- _TASK TO COMPLETE_: Below are records; copy every line among them that contains the word "Aston".

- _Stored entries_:
• • • •
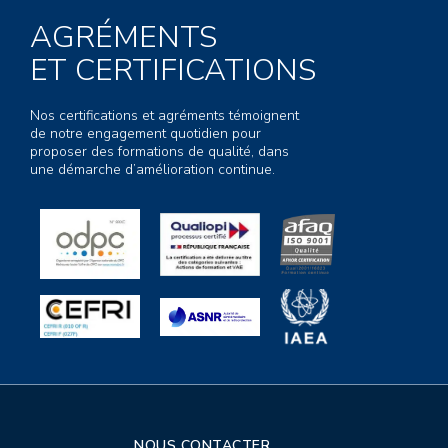
AGRÉMENTS
ET CERTIFICATIONS
Nos certifications et agréments témoignent
de notre engagement quotidien pour
proposer des formations de qualité, dans
une démarche d’amélioration continue.
NOUS CONTACTER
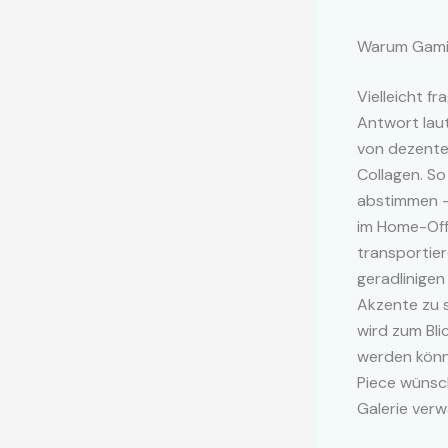
Warum Gamin
Vielleicht f
Antwort laut
von dezente
Collagen. So
abstimmen – 
im Home-Off
transportie
geradlinigen
Akzente zu s
wird zum Bli
werden könne
Piece wünsch
Galerie verw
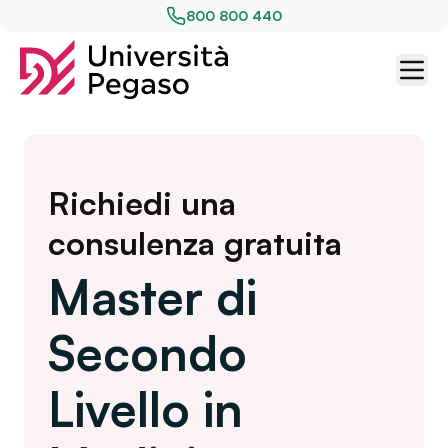
800 800 440
Richiedi una
consulenza gratuita
Master di
Secondo
Livello in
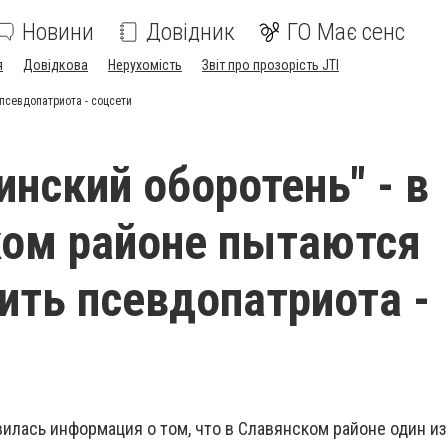
Новини
Довідник
ГО Має сенс
я
Довідкова
Нерухомість
Звіт про прозорість JTI
псевдопатриота - соцсети
инский оборотень" - в
ом районе пытаются
ить псевдопатриота -
илась информация о том, что в Славянском районе один из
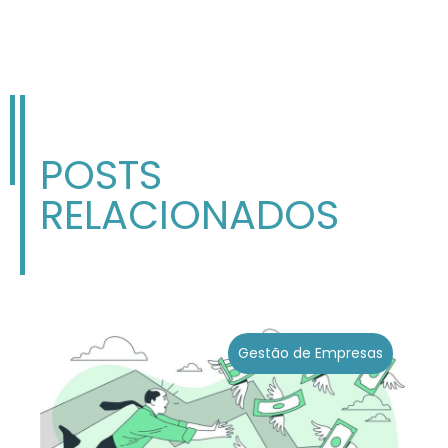
POSTS
RELACIONADOS
Gestão de Empresas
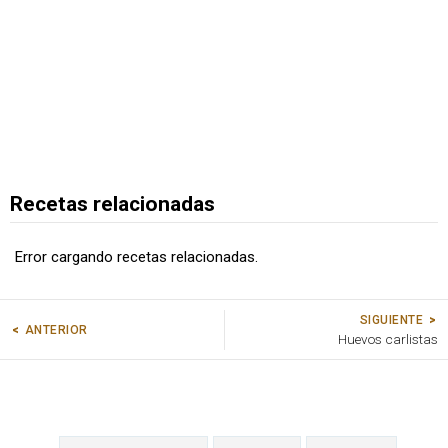
Recetas relacionadas
Error cargando recetas relacionadas.
SIGUIENTE
ANTERIOR
Huevos carlistas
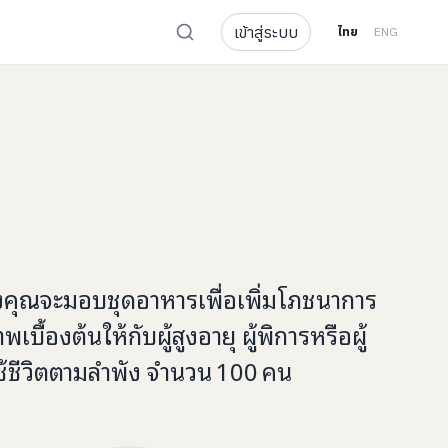
เข้าสู่ระบบ
ไทย
ENG
งคุณจะ
มอบชุดอาหารเพื่อเพิ่มโภชนาการ
พเบื้องต้น
ให้กับ
ผู้สูงอายุ ผู้พิการหรือผู้
ช้ชีวิตตามลำพัง จำนวน
100
คน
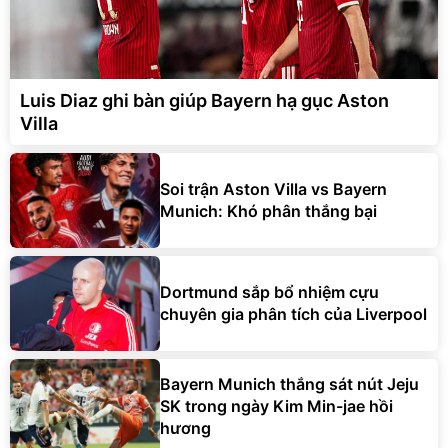
Luis Diaz ghi bàn giúp Bayern hạ gục Aston
Villa
Soi trận Aston Villa vs Bayern
Munich: Khó phân thắng bại
Dortmund sắp bổ nhiệm cựu
chuyên gia phân tích của Liverpool
Bayern Munich thắng sát nút Jeju
SK trong ngày Kim Min-jae hồi
hương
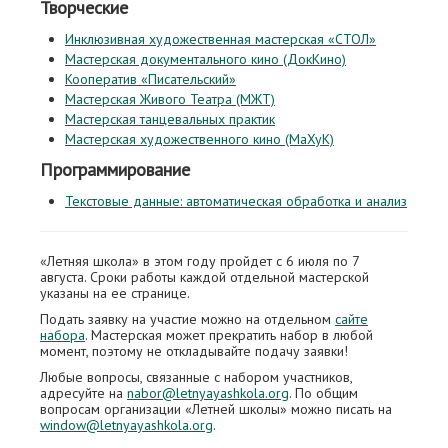
Творческие
Инклюзивная художественная мастерская «СТОЛ»
Мастерская документального кино (ДокКино)
Кооператив «Писательский»
Мастерская Живого Театра (МЖТ)
Мастерская танцевальных практик
Мастерская художественного кино (МаХуК)
Программирование
Текстовые данные: автоматическая обработка и анализ
«Летняя школа» в этом году пройдет с 6 июля по 7
августа. Сроки работы каждой отдельной мастерской
указаны на ее странице.
Подать заявку на участие можно на отдельном
сайте
набора
. Мастерская может прекратить набор в любой
момент, поэтому не откладывайте подачу заявки!
Любые вопросы, связанные с набором участников,
адресуйте на
nabor@letnyayashkola.org
. По общим
вопросам организации «Летней школы» можно писать на
window@letnyayashkola.org
.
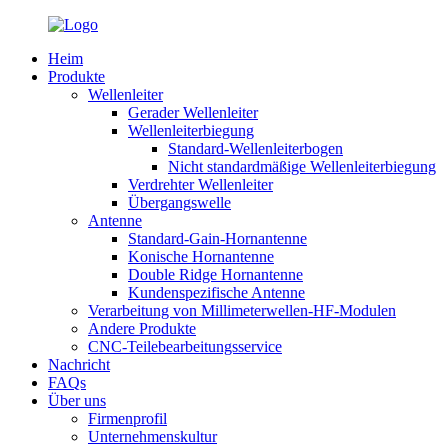
Heim
Produkte
Wellenleiter
Gerader Wellenleiter
Wellenleiterbiegung
Standard-Wellenleiterbogen
Nicht standardmäßige Wellenleiterbiegung
Verdrehter Wellenleiter
Übergangswelle
Antenne
Standard-Gain-Hornantenne
Konische Hornantenne
Double Ridge Hornantenne
Kundenspezifische Antenne
Verarbeitung von Millimeterwellen-HF-Modulen
Andere Produkte
CNC-Teilebearbeitungsservice
Nachricht
FAQs
Über uns
Firmenprofil
Unternehmenskultur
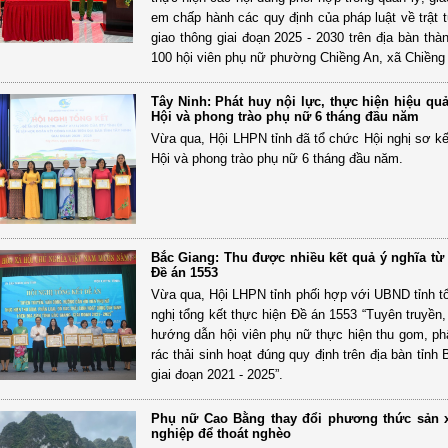
em chấp hành các quy định của pháp luật về trật t
giao thông giai đoạn 2025 - 2030 trên địa bàn thà
100 hội viên phụ nữ phường Chiềng An, xã Chiền
Tây Ninh: Phát huy nội lực, thực hiện hiệu qu
Hội và phong trào phụ nữ 6 tháng đầu năm
Vừa qua, Hội LHPN tỉnh đã tổ chức Hội nghị sơ kế
Hội và phong trào phụ nữ 6 tháng đầu năm.
Bắc Giang: Thu được nhiều kết quả ý nghĩa từ
Đề án 1553
Vừa qua, Hội LHPN tỉnh phối hợp với UBND tỉnh t
nghị tổng kết thực hiện Đề án 1553 “Tuyên truyền,
hướng dẫn hội viên phụ nữ thực hiện thu gom, phâ
rác thải sinh hoạt đúng quy định trên địa bàn tỉnh
giai đoạn 2021 - 2025”.
Phụ nữ Cao Bằng thay đổi phương thức sản 
nghiệp để thoát nghèo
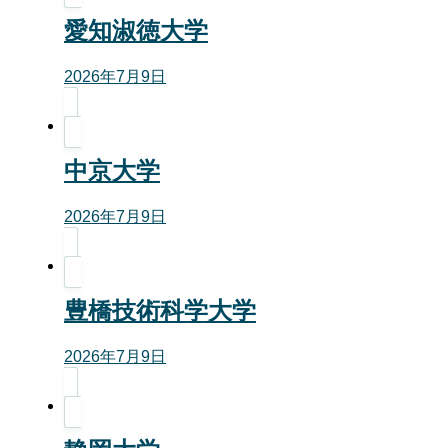
愛知淑徳大学
2026年7月9日
中京大学
2026年7月9日
豊橋技術科学大学
2026年7月9日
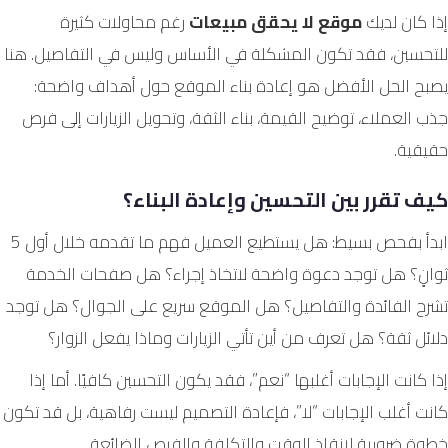
إذا كان لديك
موقع لا يحقق مبيعات
رغم محاولات كثيرة
للتحسين، فقد تكون المشكلة في الأساس وليس في التفاصيل. هنا
يصبح الحل الأفضل هو إعادة بناء الموقع حول أهداف واضحة:
جذب العملاء، توضيح القيمة، بناء الثقة، وتحويل الزيارات إلى فرص
حقيقية.
كيف تقرر بين التحسين وإعادة البناء؟
ابدأ بفحص بسيط: هل يستطيع العميل فهم ما تقدمه خلال أول 5
ثوانٍ؟ هل توجد دعوة واضحة لاتخاذ إجراء؟ هل صفحات الخدمة
تشرح الفائدة والتفاصيل؟ هل الموقع سريع على الجوال؟ هل توجد
دلائل ثقة؟ هل تعرف من أين تأتي الزيارات وماذا يفعل الزوار؟
إذا كانت الإجابات أغلبها “نعم”، فقد يكون التحسين كافيًا. أما إذا
كانت أغلب الإجابات “لا”، فإعادة التصميم ليست رفاهية، بل قد تكون
خطوة ضرورية لإنقاذ الوقت والتكلفة والفرص الضائعة.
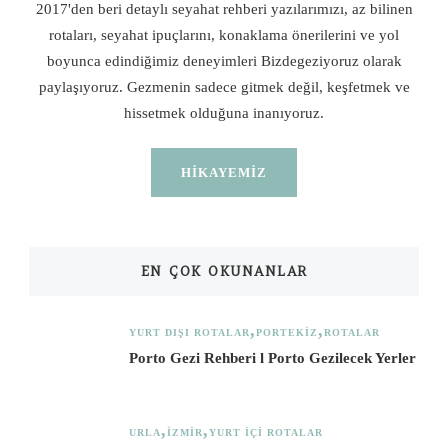
2017'den beri detaylı seyahat rehberi yazılarımızı, az bilinen
rotaları, seyahat ipuçlarını, konaklama önerilerini ve yol
boyunca edindiğimiz deneyimleri Bizdegeziyoruz olarak
paylaşıyoruz. Gezmenin sadece gitmek değil, keşfetmek ve
hissetmek olduğuna inanıyoruz.
HIKAYEMIZ
EN ÇOK OKUNANLAR
YURT DIŞI ROTALAR
PORTEKIZ
ROTALAR
Porto Gezi Rehberi l Porto Gezilecek Yerler
URLA
İZMIR
YURT İÇI ROTALAR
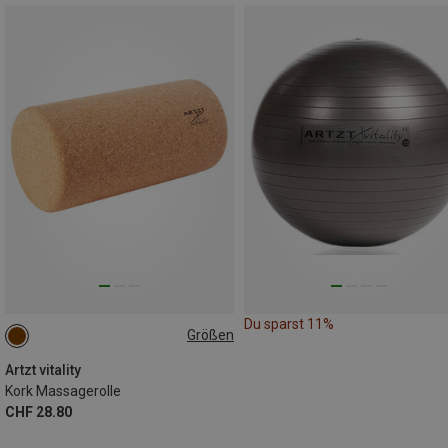
Du sparst 11%
Größen
ONE SIZE
Artzt vitality
Kork Massagerolle
CHF 28.80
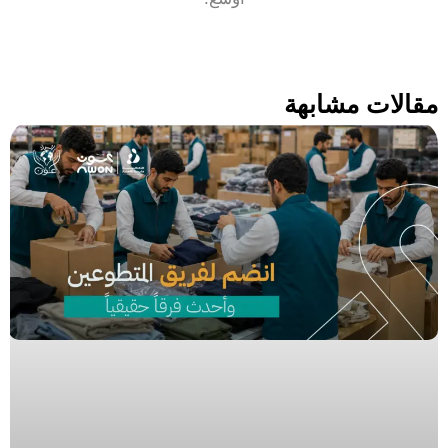
مقالات مشابهة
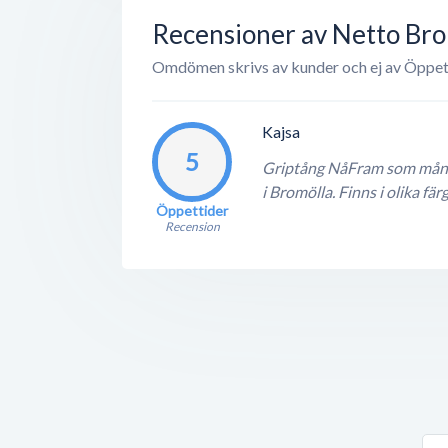
Recensioner av Netto Bro
Omdömen skrivs av kunder och ej av Öppet
Kajsa
5
Griptång NåFram som många
i Bromölla. Finns i olika f
Öppettider
Recension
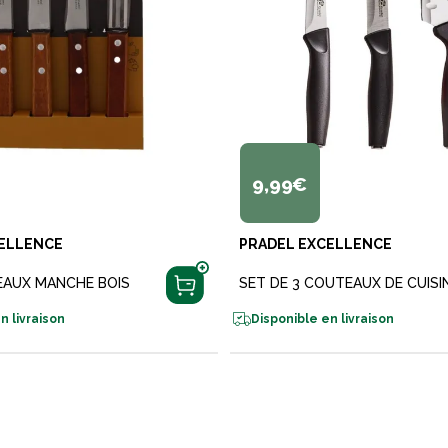
9,99€
ELLENCE
PRADEL EXCELLENCE
EAUX MANCHE BOIS
SET DE 3 COUTEAUX DE CUISI
n livraison
Disponible en livraison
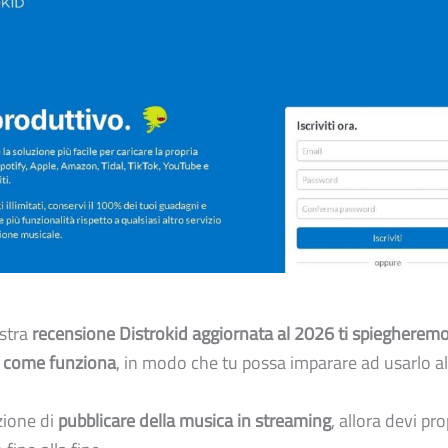
ostra
recensione Distrokid aggiornata al 2026
ti spiegheremo
e come funziona
, in modo che tu possa imparare ad usarlo al
zione di
pubblicare della musica in streaming
, allora devi pro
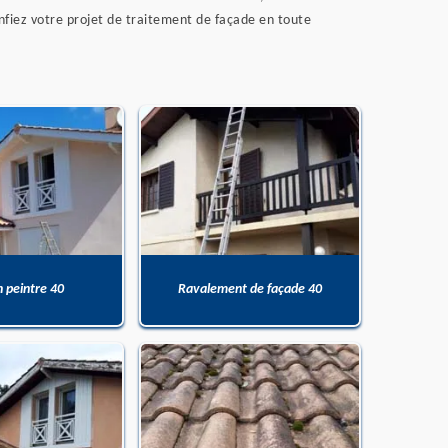
fiez votre projet de traitement de façade en toute
n peintre 40
Ravalement de façade 40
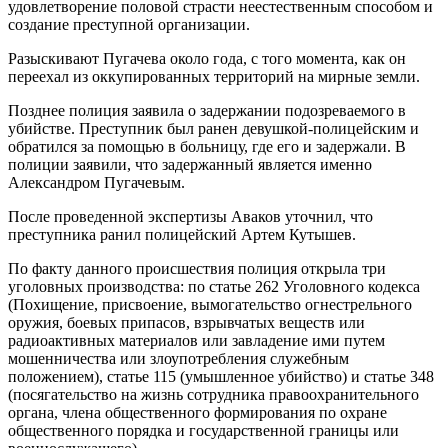
удовлетворение половой страсти неестественным способом и
создание преступной организации.
Разыскивают Пугачева около года, с того момента, как он
переехал из оккупированных территорий на мирные земли.
Позднее полиция заявила о задержании подозреваемого в
убийстве. Преступник был ранен девушкой-полицейским и
обратился за помощью в больницу, где его и задержали. В
полиции заявили, что задержанный является именно
Александром Пугачевым.
После проведенной экспертизы Аваков уточнил, что
преступника ранил полицейский Артем Кутышев.
По факту данного происшествия полиция открыла три
уголовных производства: по статье 262 Уголовного кодекса
(Похищение, присвоение, вымогательство огнестрельного
оружия, боевых припасов, взрывчатых веществ или
радиоактивных материалов или завладение ими путем
мошенничества или злоупотребления служебным
положением), статье 115 (умышленное убийство) и статье 348
(посягательство на жизнь сотрудника правоохранительного
органа, члена общественного формирования по охране
общественного порядка и государственной границы или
• • • •
- _TASK SOLUTION_:
Luis Diaz ghi bàn giúp Bayern hạ gục Aston
Soi trận Aston Villa vs Bayern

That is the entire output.